Handing down judgement Judge Darko Samardzic said the evidence and witness statements "cast serious doubt on the prosecution's accusations... and where there is a doubt the court must rule in favour of the accused."
Almost 8,000 Muslim men and boys were slaughtered and buried in mass graves in Srebenica in mid-July 1995, by Bosnian Serb troops commanded by Ratko Mladic.
The massacre -- which came towards the end of Bosnia's three-year civil war in which 100,000 people died -- was Europe's worst atrocity since World War II and has been labelled genocide by two international courts.
Bosnia is preparing to hold a commemorative ceremony at the Srebrenica memorial on July 11.
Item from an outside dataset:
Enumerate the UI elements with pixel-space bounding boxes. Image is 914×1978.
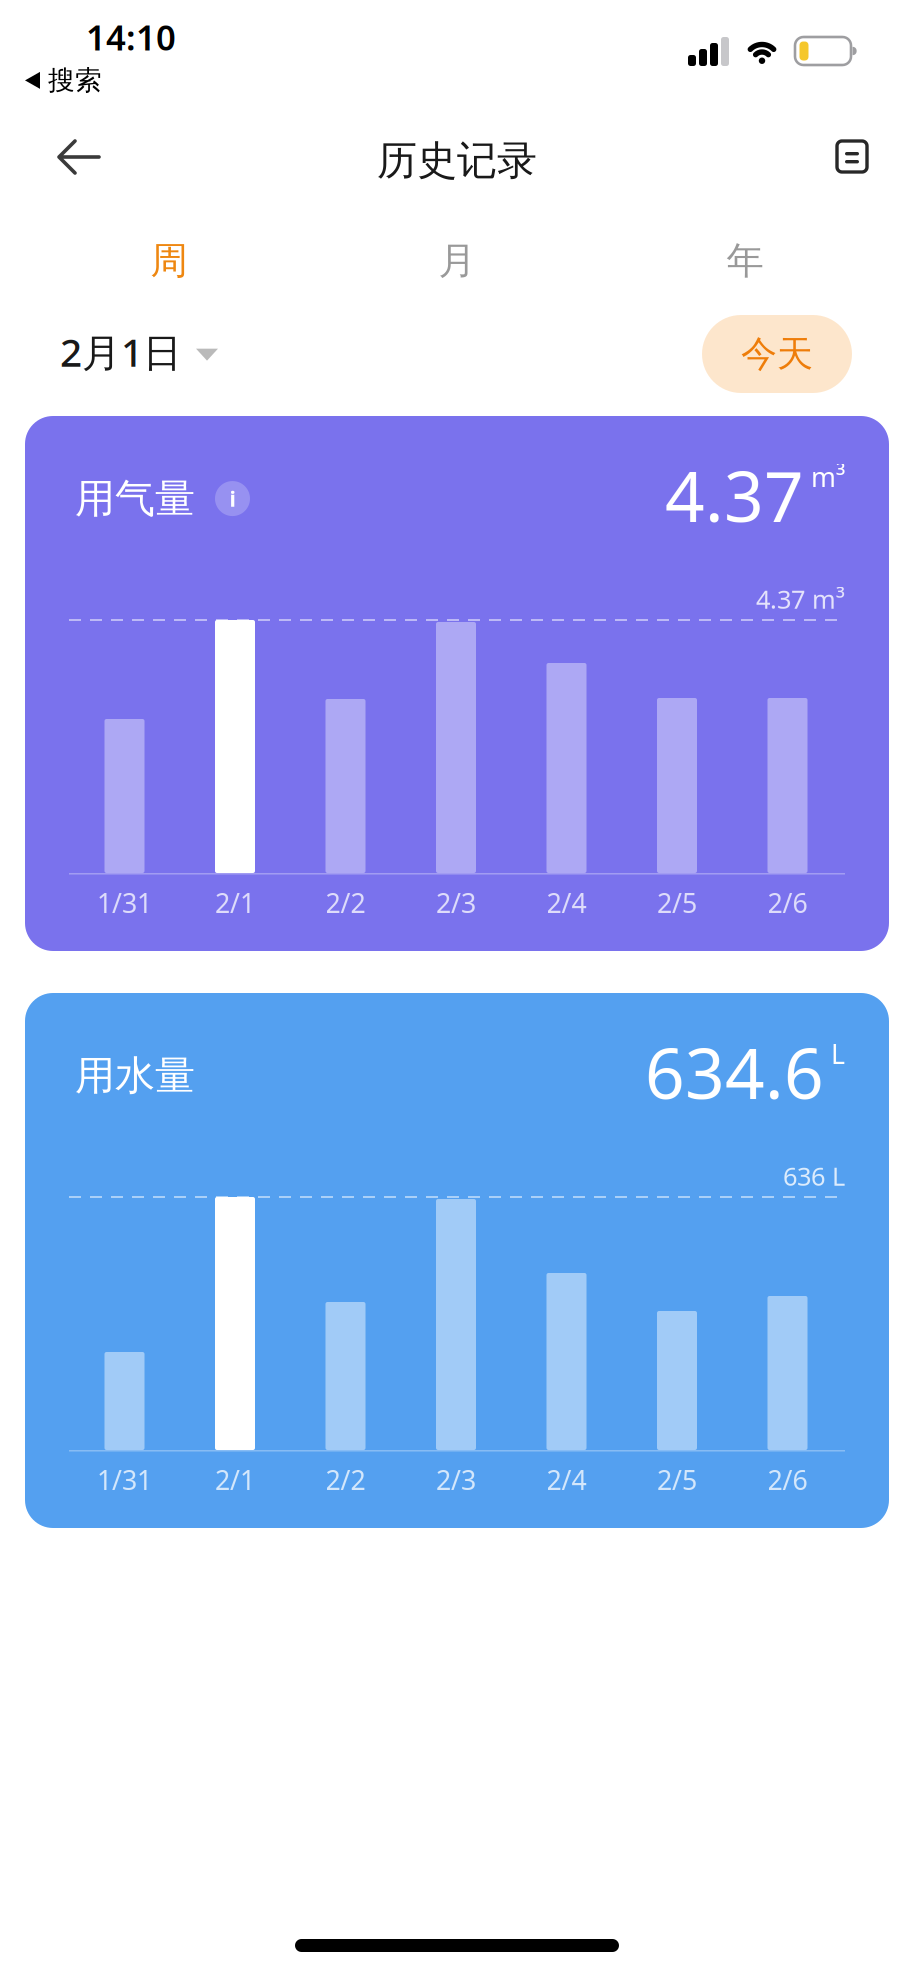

Prosecutors alleged Cvetkovic, 47, and other members of a notorious commando unit executed around 900 Muslims on a farm in Branjevo, about 70 kilometres (44 miles) north of Srebrenica on July 16, 1995.
Prosecutors used the testimony of a protected witness and another former member of the unit, Drazen Erdemovic, to build their case.
Erdemovic, who was convicted of war crimes and jailed in 1998, was the first Serb soldier convicted over Srebrenica.
Several other members of the unit convicted in 2013 of taking part in the Branjevo executions said that Cvetkovic drove them to the site of the killings, but that he himself did not take part in the shooting, the judge said.
Cvetkovic, an Israeli-Serb, was arrested in January 2011 in Israel and extradited to Bosania about two years later.